▶ [Task description]: Print the listing below exactly.

[Opening Data supplied section]

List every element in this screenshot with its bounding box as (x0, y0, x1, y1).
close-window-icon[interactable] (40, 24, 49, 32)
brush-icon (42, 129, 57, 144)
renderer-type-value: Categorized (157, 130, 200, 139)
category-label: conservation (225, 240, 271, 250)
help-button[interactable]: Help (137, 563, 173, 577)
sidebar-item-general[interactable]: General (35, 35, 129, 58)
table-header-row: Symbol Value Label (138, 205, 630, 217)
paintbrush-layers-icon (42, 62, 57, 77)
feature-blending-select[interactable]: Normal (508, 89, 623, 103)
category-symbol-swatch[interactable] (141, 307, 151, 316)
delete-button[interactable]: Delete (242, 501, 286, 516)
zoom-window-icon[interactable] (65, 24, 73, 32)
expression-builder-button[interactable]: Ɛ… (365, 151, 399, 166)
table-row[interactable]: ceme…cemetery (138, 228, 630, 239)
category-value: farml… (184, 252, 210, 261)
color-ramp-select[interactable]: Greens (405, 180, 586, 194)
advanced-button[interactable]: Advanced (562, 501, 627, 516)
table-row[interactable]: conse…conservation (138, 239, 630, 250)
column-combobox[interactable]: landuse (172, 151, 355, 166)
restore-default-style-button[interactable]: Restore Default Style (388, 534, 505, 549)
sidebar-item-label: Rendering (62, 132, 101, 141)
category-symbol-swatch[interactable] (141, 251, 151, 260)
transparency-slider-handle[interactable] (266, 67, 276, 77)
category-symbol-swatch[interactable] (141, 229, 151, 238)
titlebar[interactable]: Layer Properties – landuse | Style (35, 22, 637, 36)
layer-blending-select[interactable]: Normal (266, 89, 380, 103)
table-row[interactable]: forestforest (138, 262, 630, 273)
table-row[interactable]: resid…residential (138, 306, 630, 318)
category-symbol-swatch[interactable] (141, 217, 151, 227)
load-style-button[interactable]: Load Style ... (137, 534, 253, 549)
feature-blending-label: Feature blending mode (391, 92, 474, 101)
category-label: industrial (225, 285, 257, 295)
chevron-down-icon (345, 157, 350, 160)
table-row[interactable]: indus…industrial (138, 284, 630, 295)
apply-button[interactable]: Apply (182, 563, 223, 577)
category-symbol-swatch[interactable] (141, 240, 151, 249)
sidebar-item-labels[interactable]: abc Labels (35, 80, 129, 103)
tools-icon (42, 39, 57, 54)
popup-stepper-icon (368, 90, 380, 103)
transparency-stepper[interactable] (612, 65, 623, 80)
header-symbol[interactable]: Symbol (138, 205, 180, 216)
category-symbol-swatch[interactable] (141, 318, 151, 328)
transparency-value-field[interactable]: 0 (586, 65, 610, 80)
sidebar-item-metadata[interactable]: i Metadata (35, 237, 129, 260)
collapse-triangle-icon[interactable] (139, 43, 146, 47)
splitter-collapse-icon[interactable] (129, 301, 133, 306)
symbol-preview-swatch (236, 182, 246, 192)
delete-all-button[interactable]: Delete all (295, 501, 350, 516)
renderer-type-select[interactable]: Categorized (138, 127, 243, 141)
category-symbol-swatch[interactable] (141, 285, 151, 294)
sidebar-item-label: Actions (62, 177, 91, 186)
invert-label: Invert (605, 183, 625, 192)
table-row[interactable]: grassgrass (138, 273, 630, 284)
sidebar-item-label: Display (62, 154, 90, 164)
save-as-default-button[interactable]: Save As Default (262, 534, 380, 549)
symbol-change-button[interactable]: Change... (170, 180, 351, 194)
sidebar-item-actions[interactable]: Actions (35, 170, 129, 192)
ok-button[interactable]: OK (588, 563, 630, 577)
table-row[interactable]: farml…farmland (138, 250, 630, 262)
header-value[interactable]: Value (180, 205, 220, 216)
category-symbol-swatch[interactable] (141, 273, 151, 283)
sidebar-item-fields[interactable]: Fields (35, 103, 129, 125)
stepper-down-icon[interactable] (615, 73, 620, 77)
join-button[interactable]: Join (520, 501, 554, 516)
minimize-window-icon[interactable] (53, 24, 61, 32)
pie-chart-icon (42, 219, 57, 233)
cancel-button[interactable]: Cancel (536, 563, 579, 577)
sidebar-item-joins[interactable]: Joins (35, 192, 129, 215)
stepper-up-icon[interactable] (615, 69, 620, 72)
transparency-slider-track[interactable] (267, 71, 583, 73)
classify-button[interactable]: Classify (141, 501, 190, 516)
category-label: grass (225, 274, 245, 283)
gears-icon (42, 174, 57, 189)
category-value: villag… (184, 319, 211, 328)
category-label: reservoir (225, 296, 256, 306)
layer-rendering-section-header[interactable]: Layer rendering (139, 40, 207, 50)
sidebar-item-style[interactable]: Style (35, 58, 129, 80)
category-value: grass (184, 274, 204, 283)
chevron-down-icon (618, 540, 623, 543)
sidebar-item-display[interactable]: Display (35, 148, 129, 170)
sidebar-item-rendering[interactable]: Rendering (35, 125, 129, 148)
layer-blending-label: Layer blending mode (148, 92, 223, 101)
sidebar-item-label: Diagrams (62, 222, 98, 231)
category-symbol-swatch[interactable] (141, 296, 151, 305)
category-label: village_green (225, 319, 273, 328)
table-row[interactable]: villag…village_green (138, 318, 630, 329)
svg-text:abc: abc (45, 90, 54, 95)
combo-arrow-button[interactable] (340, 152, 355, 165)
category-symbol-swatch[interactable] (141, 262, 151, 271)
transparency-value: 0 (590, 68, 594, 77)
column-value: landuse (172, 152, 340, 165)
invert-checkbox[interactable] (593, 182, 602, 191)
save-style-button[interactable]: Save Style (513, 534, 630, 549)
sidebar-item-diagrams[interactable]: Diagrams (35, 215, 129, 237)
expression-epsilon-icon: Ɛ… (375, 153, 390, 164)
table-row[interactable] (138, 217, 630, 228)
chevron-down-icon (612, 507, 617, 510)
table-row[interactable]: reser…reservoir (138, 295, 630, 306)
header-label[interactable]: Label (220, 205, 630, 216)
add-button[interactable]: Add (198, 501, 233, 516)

[Closing Data supplied section]

▶ [Solution]:
List every element in this screenshot with its bounding box as (x0, y0, x1, y1).
close-window-icon[interactable] (40, 24, 49, 32)
brush-icon (42, 129, 57, 144)
renderer-type-value: Categorized (157, 130, 200, 139)
category-label: conservation (225, 240, 271, 250)
help-button[interactable]: Help (137, 563, 173, 577)
sidebar-item-general[interactable]: General (35, 35, 129, 58)
table-header-row: Symbol Value Label (138, 205, 630, 217)
paintbrush-layers-icon (42, 62, 57, 77)
feature-blending-select[interactable]: Normal (508, 89, 623, 103)
category-symbol-swatch[interactable] (141, 307, 151, 316)
delete-button[interactable]: Delete (242, 501, 286, 516)
zoom-window-icon[interactable] (65, 24, 73, 32)
expression-builder-button[interactable]: Ɛ… (365, 151, 399, 166)
table-row[interactable]: ceme…cemetery (138, 228, 630, 239)
category-value: farml… (184, 252, 210, 261)
color-ramp-select[interactable]: Greens (405, 180, 586, 194)
advanced-button[interactable]: Advanced (562, 501, 627, 516)
table-row[interactable]: conse…conservation (138, 239, 630, 250)
column-combobox[interactable]: landuse (172, 151, 355, 166)
restore-default-style-button[interactable]: Restore Default Style (388, 534, 505, 549)
sidebar-item-label: Rendering (62, 132, 101, 141)
category-symbol-swatch[interactable] (141, 251, 151, 260)
transparency-slider-handle[interactable] (266, 67, 276, 77)
category-symbol-swatch[interactable] (141, 229, 151, 238)
titlebar[interactable]: Layer Properties – landuse | Style (35, 22, 637, 36)
layer-blending-select[interactable]: Normal (266, 89, 380, 103)
table-row[interactable]: forestforest (138, 262, 630, 273)
table-row[interactable]: resid…residential (138, 306, 630, 318)
category-symbol-swatch[interactable] (141, 217, 151, 227)
load-style-button[interactable]: Load Style ... (137, 534, 253, 549)
feature-blending-label: Feature blending mode (391, 92, 474, 101)
category-label: industrial (225, 285, 257, 295)
chevron-down-icon (345, 157, 350, 160)
table-row[interactable]: indus…industrial (138, 284, 630, 295)
apply-button[interactable]: Apply (182, 563, 223, 577)
category-symbol-swatch[interactable] (141, 240, 151, 249)
sidebar-item-labels[interactable]: abc Labels (35, 80, 129, 103)
tools-icon (42, 39, 57, 54)
popup-stepper-icon (368, 90, 380, 103)
transparency-stepper[interactable] (612, 65, 623, 80)
header-symbol[interactable]: Symbol (138, 205, 180, 216)
category-symbol-swatch[interactable] (141, 318, 151, 328)
transparency-value-field[interactable]: 0 (586, 65, 610, 80)
sidebar-item-metadata[interactable]: i Metadata (35, 237, 129, 260)
collapse-triangle-icon[interactable] (139, 43, 146, 47)
splitter-collapse-icon[interactable] (129, 301, 133, 306)
symbol-preview-swatch (236, 182, 246, 192)
delete-all-button[interactable]: Delete all (295, 501, 350, 516)
renderer-type-select[interactable]: Categorized (138, 127, 243, 141)
category-symbol-swatch[interactable] (141, 285, 151, 294)
sidebar-item-label: Actions (62, 177, 91, 186)
invert-label: Invert (605, 183, 625, 192)
table-row[interactable]: grassgrass (138, 273, 630, 284)
sidebar-item-label: Display (62, 154, 90, 164)
save-as-default-button[interactable]: Save As Default (262, 534, 380, 549)
symbol-change-button[interactable]: Change... (170, 180, 351, 194)
sidebar-item-actions[interactable]: Actions (35, 170, 129, 192)
ok-button[interactable]: OK (588, 563, 630, 577)
table-row[interactable]: farml…farmland (138, 250, 630, 262)
header-value[interactable]: Value (180, 205, 220, 216)
category-symbol-swatch[interactable] (141, 273, 151, 283)
sidebar-item-fields[interactable]: Fields (35, 103, 129, 125)
stepper-down-icon[interactable] (615, 73, 620, 77)
join-button[interactable]: Join (520, 501, 554, 516)
minimize-window-icon[interactable] (53, 24, 61, 32)
pie-chart-icon (42, 219, 57, 233)
cancel-button[interactable]: Cancel (536, 563, 579, 577)
sidebar-item-joins[interactable]: Joins (35, 192, 129, 215)
stepper-up-icon[interactable] (615, 69, 620, 72)
transparency-slider-track[interactable] (267, 71, 583, 73)
classify-button[interactable]: Classify (141, 501, 190, 516)
category-label: grass (225, 274, 245, 283)
gears-icon (42, 174, 57, 189)
category-value: villag… (184, 319, 211, 328)
category-label: reservoir (225, 296, 256, 306)
layer-rendering-section-header[interactable]: Layer rendering (139, 40, 207, 50)
sidebar-item-style[interactable]: Style (35, 58, 129, 80)
category-value: grass (184, 274, 204, 283)
chevron-down-icon (618, 540, 623, 543)
sidebar-item-display[interactable]: Display (35, 148, 129, 170)
sidebar-item-rendering[interactable]: Rendering (35, 125, 129, 148)
layer-blending-label: Layer blending mode (148, 92, 223, 101)
sidebar-item-label: Diagrams (62, 222, 98, 231)
category-symbol-swatch[interactable] (141, 296, 151, 305)
category-label: village_green (225, 319, 273, 328)
table-row[interactable]: villag…village_green (138, 318, 630, 329)
svg-text:abc: abc (45, 90, 54, 95)
combo-arrow-button[interactable] (340, 152, 355, 165)
category-symbol-swatch[interactable] (141, 262, 151, 271)
transparency-value: 0 (590, 68, 594, 77)
column-value: landuse (172, 152, 340, 165)
invert-checkbox[interactable] (593, 182, 602, 191)
save-style-button[interactable]: Save Style (513, 534, 630, 549)
sidebar-item-diagrams[interactable]: Diagrams (35, 215, 129, 237)
expression-epsilon-icon: Ɛ… (375, 153, 390, 164)
table-row[interactable] (138, 217, 630, 228)
chevron-down-icon (612, 507, 617, 510)
table-row[interactable]: reser…reservoir (138, 295, 630, 306)
header-label[interactable]: Label (220, 205, 630, 216)
add-button[interactable]: Add (198, 501, 233, 516)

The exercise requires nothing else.